CBaySystems Holdings Limited (“CBay”) has informed MedQuist that CBay has entered into an Exchange Agreement with certain MedQuist shareholders that currently hold in the aggregate approximately 13% of MedQuist’s outstanding shares. Pursuant to the Exchange Agreement, those MedQuist shareholders will receive 4.2459 CBay shares for each MedQuist share, subject to certain adjustments, and will enter into a stockholders agreement with CBay that, among other things, provides them with registration rights and contains provisions regarding their voting in the election of CBay’s directors. The closing under the Exchange Agreement is conditioned upon the listing of CBay’s shares on NASDAQ, the completion by CBay of an initial public offering in the United States by January 31, 2011, the reincorporation of CBay as a Delaware corporation and other conditions.
CBay has also informed MedQuist that it intends to make an offer to all MedQuist shareholders that are not parties to the Exchange Agreement to exchange their MedQuist shares for CBay shares, and that detailed terms of such exchange offer, if made, will be contained in filings by CBay with the Securities and Exchange Commission (the “SEC”).
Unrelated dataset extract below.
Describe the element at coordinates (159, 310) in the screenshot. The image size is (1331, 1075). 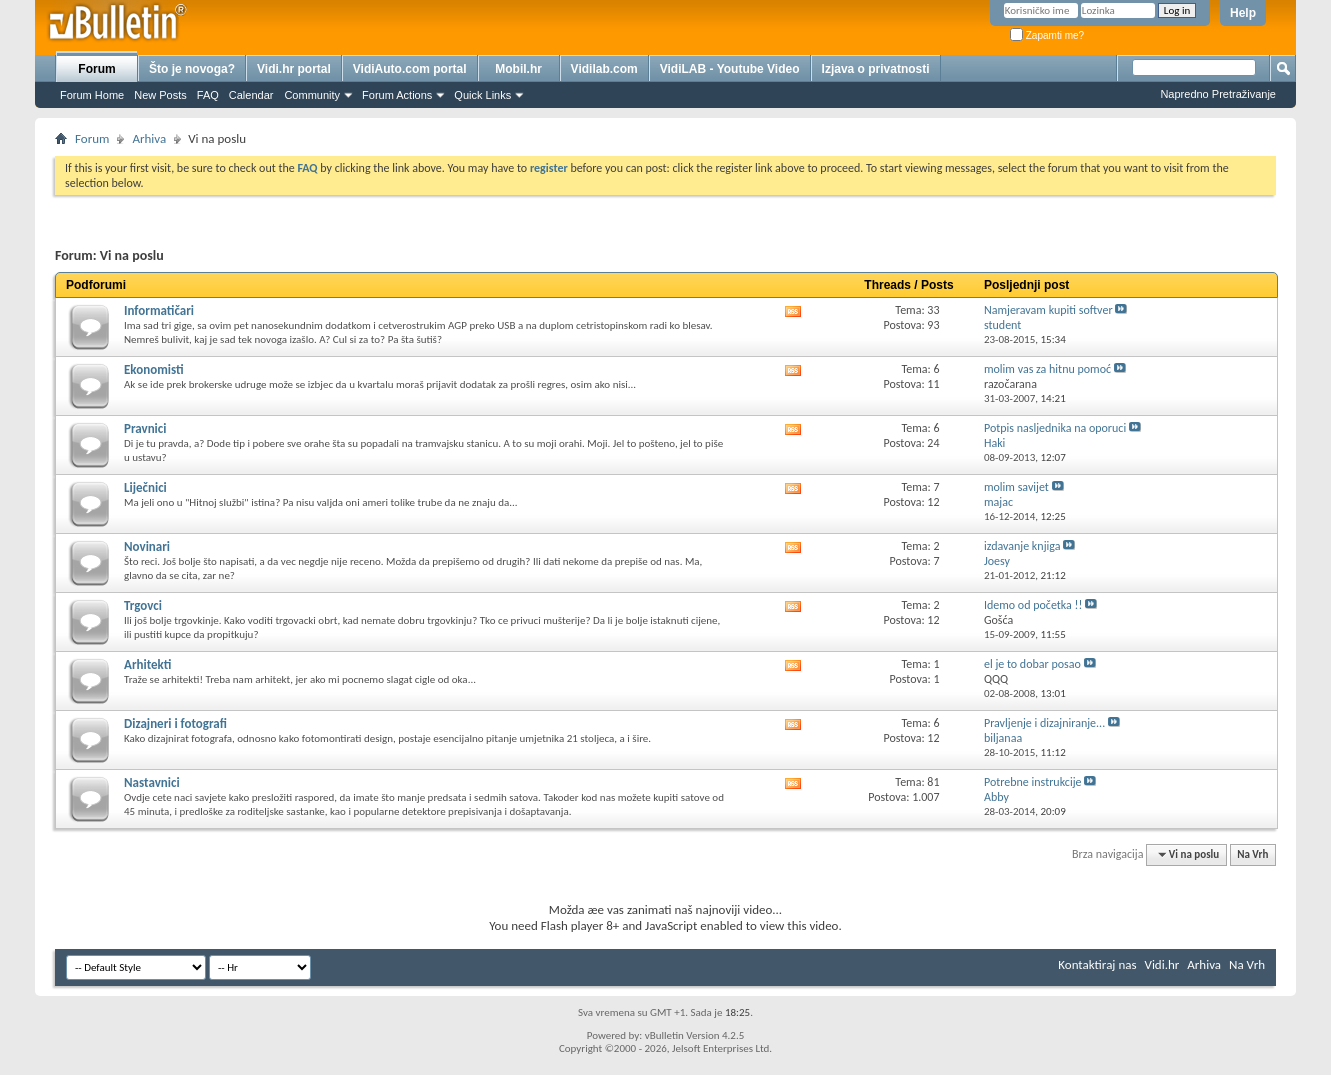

This communication does not constitute an offer to sell or the solicitation of an offer to buy any securities or a solicitation of any vote or approval. The offer to exchange CBay shares for MedQuist shares, if made, will only be made pursuant to a Registration Statement on Form S-4, a letter of transmittal and related offer documents to be filed by CBay with the SEC. INVESTORS AND SECURITY HOLDERS OF MEDQUIST ARE URGED TO READ SUCH REGISTRATION STATEMENT ON FORM S-4 AND OTHER DOCUMENTS FILED WITH THE SEC CAREFULLY IN THEIR ENTIRETY WHEN THEY BECOME AVAILABLE BECAUSE THEY WILL CONTAIN IMPORTANT INFORMATION ABOUT THE CONTEMPLATED EXCHANGE OFFER. Holders of MedQuist shares will need to make their own decision whether to tender shares in the contemplated exchange offer. Neither MedQuist nor any other person is making any recommendation as to whether or not holders of MedQuist shares should tender their shares for exchange in the contemplated exchange offer.
Statements made in this press release that are forward-looking in nature are intended to be “forward-looking statements” within the meaning of Section 21E of the Securities Exchange Act of 1934 and may involve risk and uncertainties. These statements include, without limitation, statements regarding the terms of the transactions described herein and any other statements that are not historical facts. These risks and uncertainties include the timing and satisfaction of conditions for the proposed transactions. Other risks and uncertainties relating to our business and our financial condition are more fully described in documents filed by MedQuist with the SEC, including Annual Reports on Form 10-K and Quarterly Reports on Form 10-Q.